Memphis and Shelby County operate as one economic ecosystem: one airport, one port, one logistics network, one workforce, and one regional economy. Dividing that ecosystem across multiple congressional districts weakens Memphis’ ability to advocate as one city with one set of shared regional priorities.
  (Visualization of the redistricting and how Memphis’ voice will be diluted. Representation will be stripped from our city, and that means less advocacy for the issues that are critical to building a stronger Memphis.)
Projects like Kings’ Crossing and the nearly $800 million I-55 bridge replacement, the single largest transportation investment in Tennessee history, happened because Memphis had strong representation advocating for our region’s needs in Washington.
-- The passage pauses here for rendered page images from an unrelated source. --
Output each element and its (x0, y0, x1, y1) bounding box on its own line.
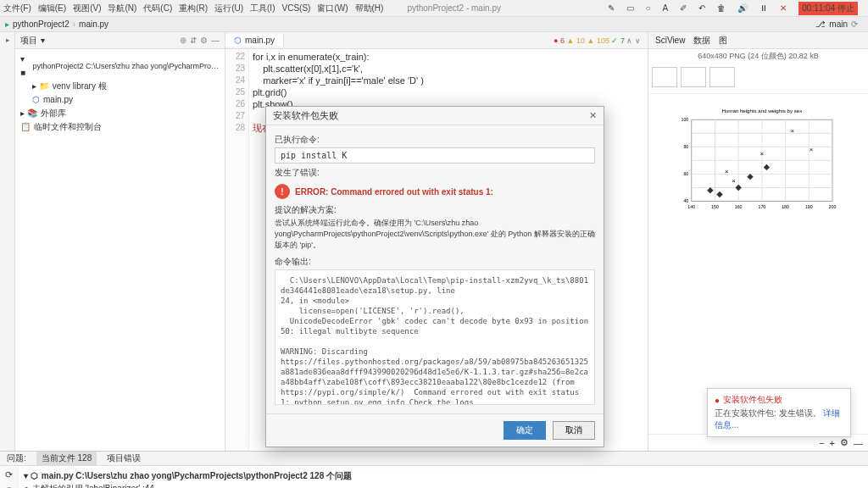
tree-item[interactable]: 📋临时文件和控制台 (20, 120, 220, 134)
svg-text:170: 170 (758, 204, 765, 209)
hide-icon[interactable]: — (854, 438, 863, 448)
menubar: 文件(F) 编辑(E) 视图(V) 导航(N) 代码(C) 重构(R) 运行(U… (0, 0, 868, 17)
svg-text:×: × (810, 146, 814, 153)
breadcrumb-project[interactable]: pythonProject2 (13, 19, 70, 29)
svg-text:40: 40 (683, 198, 688, 203)
svg-rect-18 (735, 185, 741, 191)
menu-view[interactable]: 视图(V) (73, 3, 101, 14)
problems-tab[interactable]: 问题: (7, 452, 26, 464)
tree-item[interactable]: ▸ 📚外部库 (20, 107, 220, 120)
svg-text:140: 140 (687, 204, 695, 209)
sciview-tab-plot[interactable]: 图 (719, 35, 727, 47)
editor-tab[interactable]: ⬡main.py (225, 34, 284, 47)
menu-edit[interactable]: 编辑(E) (38, 3, 66, 14)
zoom-out-icon[interactable]: − (819, 438, 824, 448)
branch-name[interactable]: main (829, 19, 848, 29)
left-rail: ▸ (0, 32, 15, 451)
volume-icon[interactable]: 🔊 (737, 3, 748, 13)
dialog-label: 发生了错误: (275, 167, 595, 179)
svg-text:100: 100 (681, 117, 688, 122)
svg-text:×: × (732, 177, 736, 185)
inspection-summary[interactable]: ● 6 ▲ 10 ▲ 105 ✓ 7 ∧ ∨ (554, 36, 648, 45)
breadcrumb-file[interactable]: main.py (79, 19, 108, 29)
delete-icon[interactable]: 🗑 (717, 3, 726, 13)
record-badge[interactable]: 00:11:04 停止 (798, 2, 858, 15)
dialog-fix: 尝试从系统终端运行此命令。确保使用为 'C:\Users\zhu zhao yo… (275, 218, 595, 251)
dialog-label: 提议的解决方案: (275, 204, 595, 216)
menu-file[interactable]: 文件(F) (3, 3, 31, 14)
git-branch-icon: ⎇ (815, 19, 826, 29)
gear-icon[interactable]: ⚙ (840, 437, 849, 448)
brush-icon[interactable]: ✐ (680, 3, 687, 13)
dialog-trace[interactable]: C:\Users\LENOVO\AppData\Local\Temp\pip-i… (275, 269, 595, 405)
collapse-icon[interactable]: ⊕ (180, 36, 186, 45)
svg-text:Human heights and weights by s: Human heights and weights by sex (722, 108, 803, 114)
image-info: 640x480 PNG (24 位颜色) 20.82 kB (648, 49, 868, 64)
project-icon: ▸ (5, 19, 9, 29)
menu-window[interactable]: 窗口(W) (317, 3, 348, 14)
sciview-tab[interactable]: SciView (655, 36, 685, 45)
menu-vcs[interactable]: VCS(S) (281, 3, 310, 13)
sync-icon[interactable]: ⟳ (851, 19, 858, 29)
svg-text:200: 200 (829, 204, 837, 209)
circle-icon[interactable]: ○ (646, 3, 651, 13)
plot-view[interactable]: Human heights and weights by sex×××××140… (648, 94, 868, 434)
window-title: pythonProject2 - main.py (407, 3, 501, 13)
problems-tab-project[interactable]: 项目错误 (107, 452, 141, 464)
refresh-icon[interactable]: ⟳ (5, 469, 13, 480)
menu-code[interactable]: 代码(C) (143, 3, 172, 14)
svg-text:150: 150 (711, 204, 719, 209)
select-icon[interactable]: ▭ (626, 3, 634, 13)
expand-icon[interactable]: ⇵ (190, 36, 197, 45)
close-icon[interactable]: ✕ (780, 3, 787, 13)
project-tree[interactable]: ▾ ■pythonProject2 C:\Users\zhu zhao yong… (15, 49, 225, 137)
error-dialog: 安装软件包失败 ✕ 已执行命令: pip install K 发生了错误: ! … (265, 106, 604, 447)
svg-text:180: 180 (782, 204, 789, 209)
svg-rect-20 (764, 164, 770, 170)
dialog-error: ERROR: Command errored out with exit sta… (295, 187, 493, 197)
close-icon[interactable]: ✕ (589, 110, 597, 121)
svg-rect-21 (707, 187, 713, 193)
problems-panel: 问题: 当前文件 128 项目错误 ⟳ ⚙ ⊟ ▾ ⬡main.py C:\Us… (0, 451, 868, 488)
edit-icon[interactable]: ✎ (608, 3, 615, 13)
menu-tools[interactable]: 工具(I) (250, 3, 275, 14)
gear-icon[interactable]: ⚙ (200, 36, 208, 45)
tree-item[interactable]: ▸ 📁venv library 根 (20, 80, 220, 93)
sciview-tab-data[interactable]: 数据 (693, 35, 710, 47)
project-panel-title: 项目 (20, 35, 37, 47)
pause-icon[interactable]: ⏸ (760, 3, 768, 13)
text-icon[interactable]: A (663, 3, 669, 13)
problems-tab-current[interactable]: 当前文件 128 (36, 452, 97, 465)
zoom-in-icon[interactable]: + (830, 438, 835, 448)
svg-text:160: 160 (735, 204, 743, 209)
menu-run[interactable]: 运行(U) (214, 3, 243, 14)
ok-button[interactable]: 确定 (504, 421, 546, 440)
error-icon: ! (275, 184, 290, 199)
svg-text:×: × (725, 168, 729, 175)
toast-notification[interactable]: ●安装软件包失败 正在安装软件包: 发生错误。 详细信息... (707, 388, 851, 437)
plot-thumbnails[interactable] (648, 64, 868, 94)
cancel-button[interactable]: 取消 (553, 421, 595, 440)
breadcrumb: ▸ pythonProject2 › main.py ⎇ main ⟳ (0, 17, 868, 32)
svg-text:80: 80 (683, 144, 688, 149)
svg-text:×: × (791, 127, 795, 135)
dialog-label: 已执行命令: (275, 134, 595, 146)
project-panel: 项目 ▾ ⊕ ⇵ ⚙ — ▾ ■pythonProject2 C:\Users\… (15, 32, 225, 451)
project-tool-icon[interactable]: ▸ (3, 36, 12, 44)
dialog-title: 安装软件包失败 (273, 109, 338, 122)
svg-text:×: × (760, 150, 765, 158)
error-icon: ● (715, 396, 720, 405)
dialog-command: pip install K (275, 147, 595, 164)
hide-icon[interactable]: — (211, 36, 220, 45)
svg-rect-17 (716, 191, 722, 197)
svg-rect-19 (747, 174, 753, 180)
dialog-label: 命令输出: (275, 256, 595, 268)
menu-help[interactable]: 帮助(H) (355, 3, 384, 14)
problem-row[interactable]: ●未解析的引用 'labelBinarizer' :44 (24, 482, 863, 488)
menu-navigate[interactable]: 导航(N) (108, 3, 136, 14)
svg-text:60: 60 (683, 171, 688, 176)
menu-refactor[interactable]: 重构(R) (179, 3, 208, 14)
tree-item[interactable]: ⬡main.py (20, 93, 220, 107)
svg-text:190: 190 (805, 204, 813, 209)
undo-icon[interactable]: ↶ (698, 3, 705, 13)
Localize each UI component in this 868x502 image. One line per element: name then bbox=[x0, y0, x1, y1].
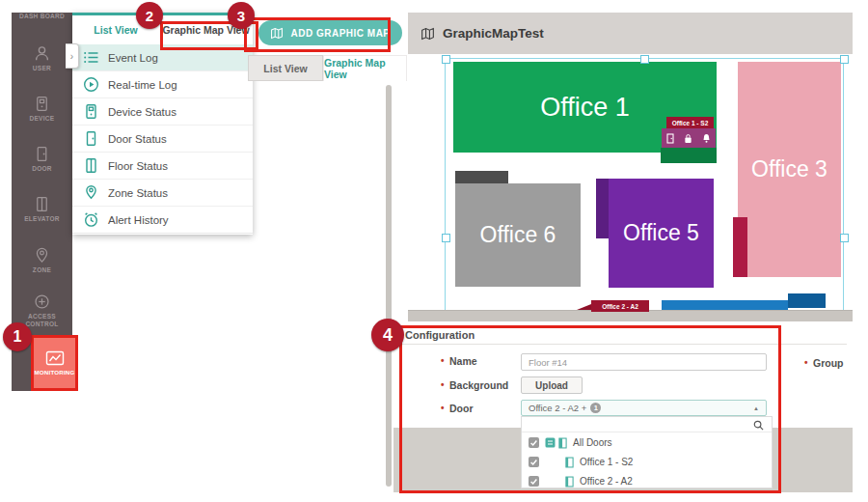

Memphis would risk losing millions a year in community grants and constituent services with this districting map.
The legislation also raises larger questions about process and representation.
This was not the normal cadence of the redistricting process tied to the census. This legislation has redrawn congressional districts years after maps were already established following the 2020 census. Tennessee law has long stated that congressional districts “may not be changed between apportionments,” and legal challenges filed this week argue the process violated both state law and constitutional procedure. And our state officials know this.
In 2022, our state leaders argued that changing the election calendar in March before an August election would “wreak chaos upon the electoral process, and would unnecessarily risk voter confusion and disenfranchisement… causing irreparable harm…to the public interest.” If it wasn’t okay then, it shouldn't be okay now.
And earlier this week, the legislation also suspended residency requirements for congressional candidates in 2026. As one legal filing challenging the process put it, “The purpose appears wholly to allow the election of candidates who have no history of living in the district they seek to represent.”
Those requirements exist for a reason. People deserve representatives with real ties to the communities they seek to represent.
The same priorities you voted on Tuesday deserve a clear and powerful voice in Washington.